Artifact publisher Valve has updated the game’s blog to give some details on the game’s closed beta. Long story short, it’s coming very soon.
According to the blog post, keys for the “Artifact 2.0” beta will be sent out next week. No specific date was given, but this is likely welcome news for fans that were left wondering when it would be time to duel.
Unfortunately for fans that want to get into the new Artifact beta, things are largely out of their hands. Only those who purchased the original Artifact will be able to enter into the closed beta. Invites and instructions on how to enter the beta will be sent via email to those who are selected to take part. The new Artifact will require a second client from the original, which will be downloadable through digital distribution platform Steam.
No details were given on when the game will enter into an open beta stage, but the blog post was explicit that early adapters to Artifact will be prioritized.
The closed beta will focus in on a variety of things, including “gameplay, balance, hero identity, color identity, social features, card unlocks, ranked play, replays, spectating, and the campaign.” Streamers will be allowed to broadcast the game, which should allow those who can’t get in to have an early glimpse of what’s to come.

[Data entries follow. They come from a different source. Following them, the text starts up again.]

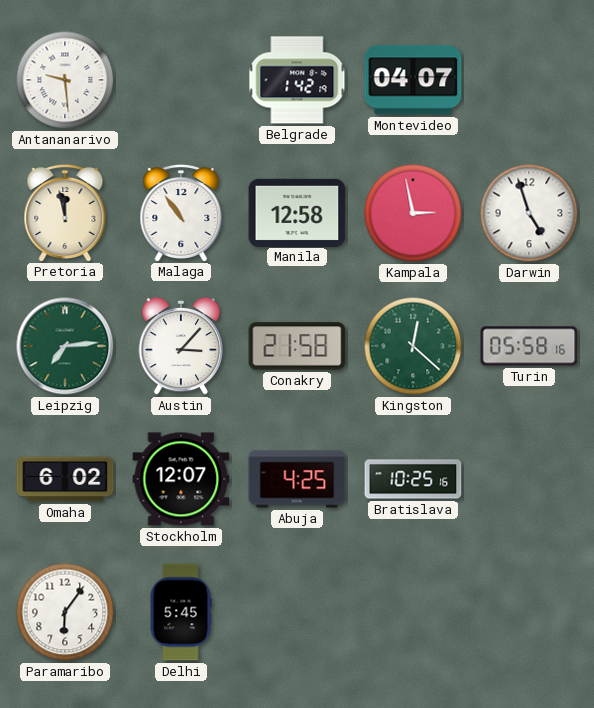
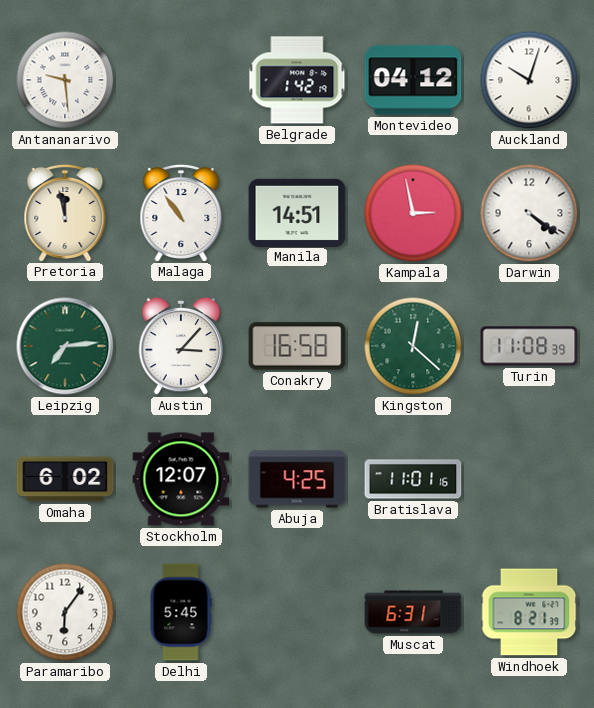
Montevideo: 04:07 -> 04:12
Auckland: none -> 10:03
Manila: 12:58 -> 14:51
Darwin: 4:57 -> 4:21
Conakry: 21:58 -> 16:58
Turin: 05:58 -> 11:08
Bratislava: 10:25 -> 11:01
Muscat: none -> 6:31
Windhoek: none -> 8:21
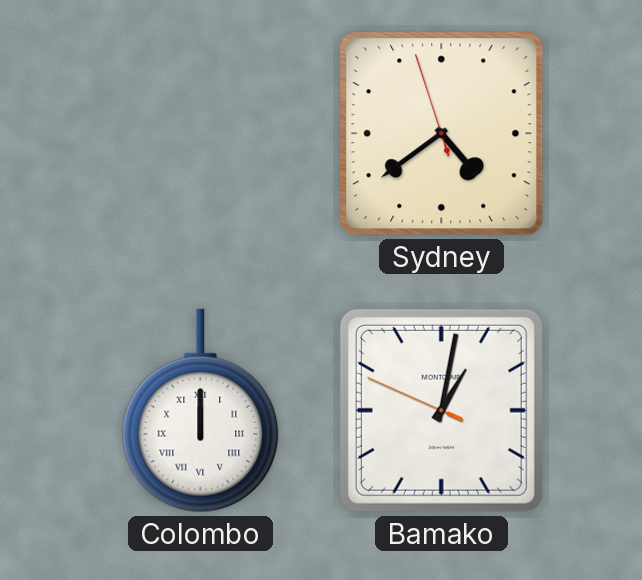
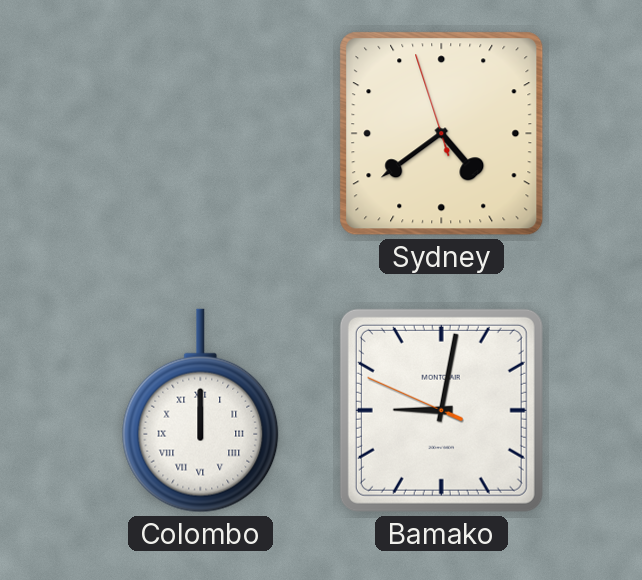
Bamako: 1:01 -> 9:01
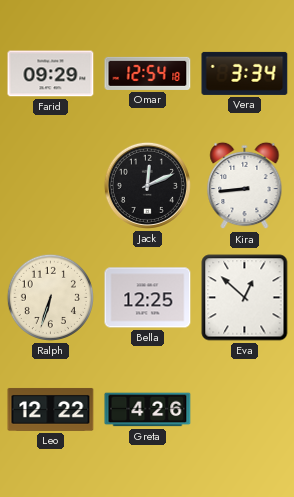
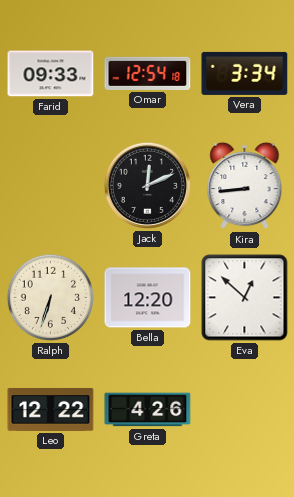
Farid: 09:29 -> 09:33
Bella: 12:25 -> 12:20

Seeing Valve investing itself in Artifact is a surprise for the handful of players that actually purchased the game. The game launched in late 2018 to a generally positive critical response, but the game quickly crashed from there. The game’s monetization system frustrated many players and resulted in some PR backlash, while the lacking “games as service” tools failed to retain many of those who purchased it.
After just two months, the game had average player counts of just three figures. By the summer of 2019, the game was averaging fewer than 100 players.

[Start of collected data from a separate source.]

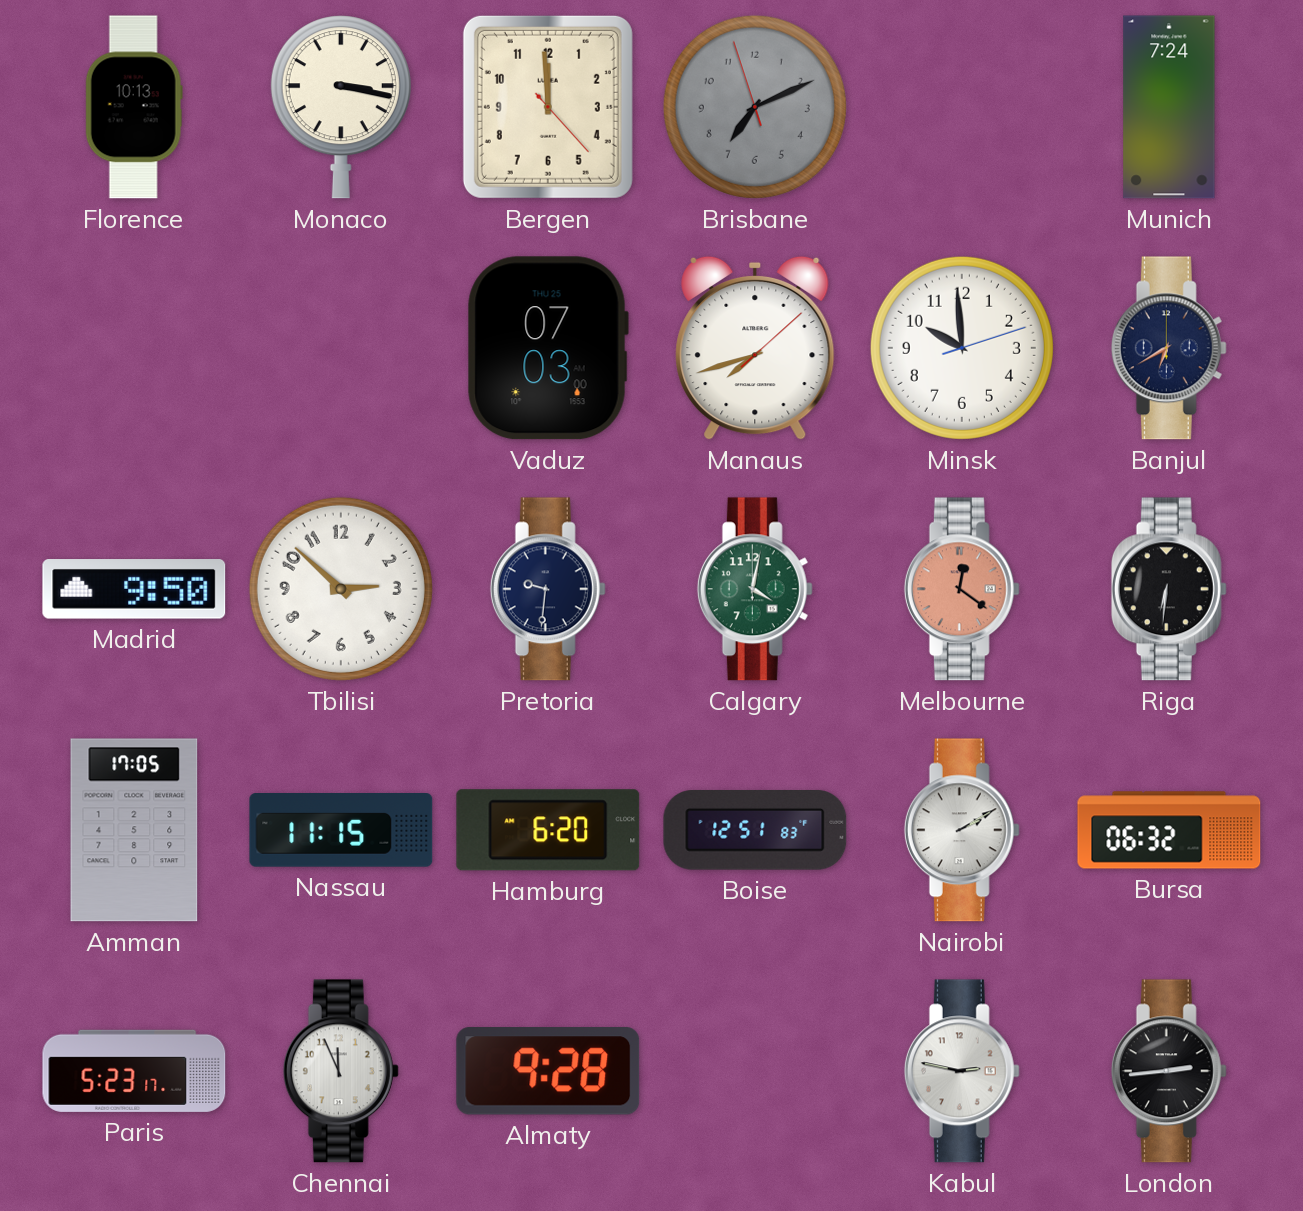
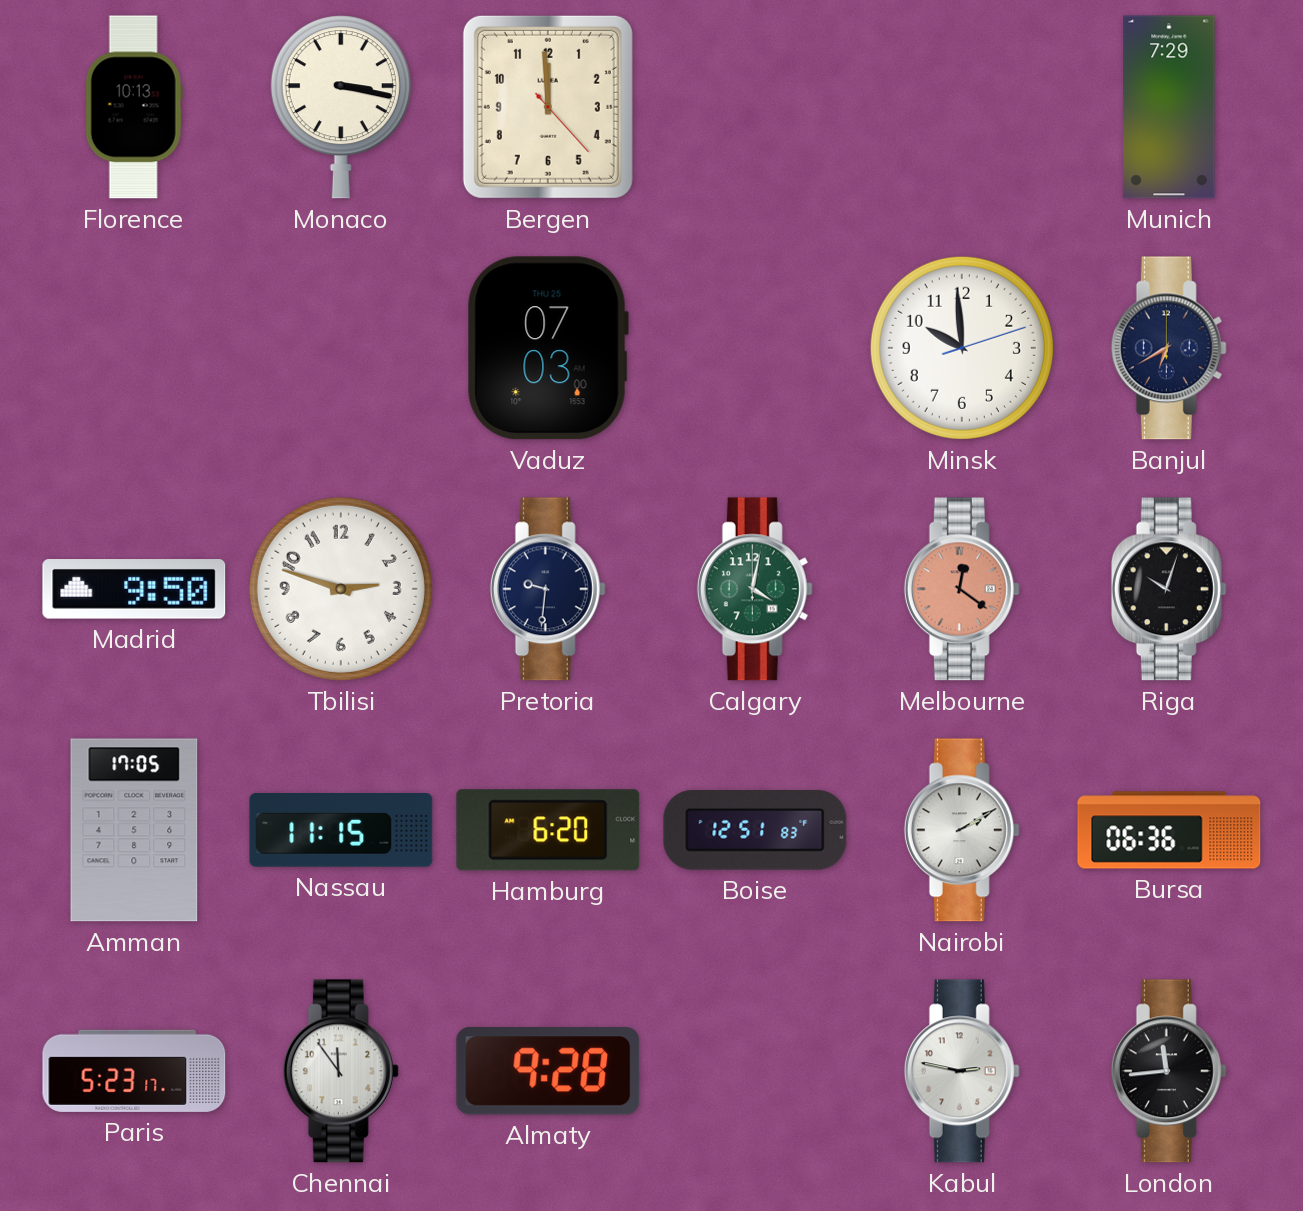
Brisbane: 7:10 -> none
Munich: 7:24 -> 7:29
Manaus: 7:42 -> none
Tbilisi: 2:52 -> 2:48
Riga: 6:31 -> 10:03
Bursa: 06:32 -> 06:36
Chennai: 11:56 -> 11:54
London: 2:44 -> 11:44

Despite prior claims about a major esports push for Artifact and expansion packs being added, the declining player base was met with a complete retreat from Artifact by Valve. As the company redirected its attention towards Dota Underlords, Half-Life: Alyx, and other projects, the publisher stopped updating the game’s social media channels and blog, with the only bit of news coming in the form of a vague blog post that left it unclear whether Valve actually had plans for the game.
Nearly a year later, Valve reemerged with plans for a relaunch of Artifact.
Details are scarce on what Artifact 2.0 will actually look like, but fans of digital card games ought to be keeping a close eye on how the new version’s beta develops.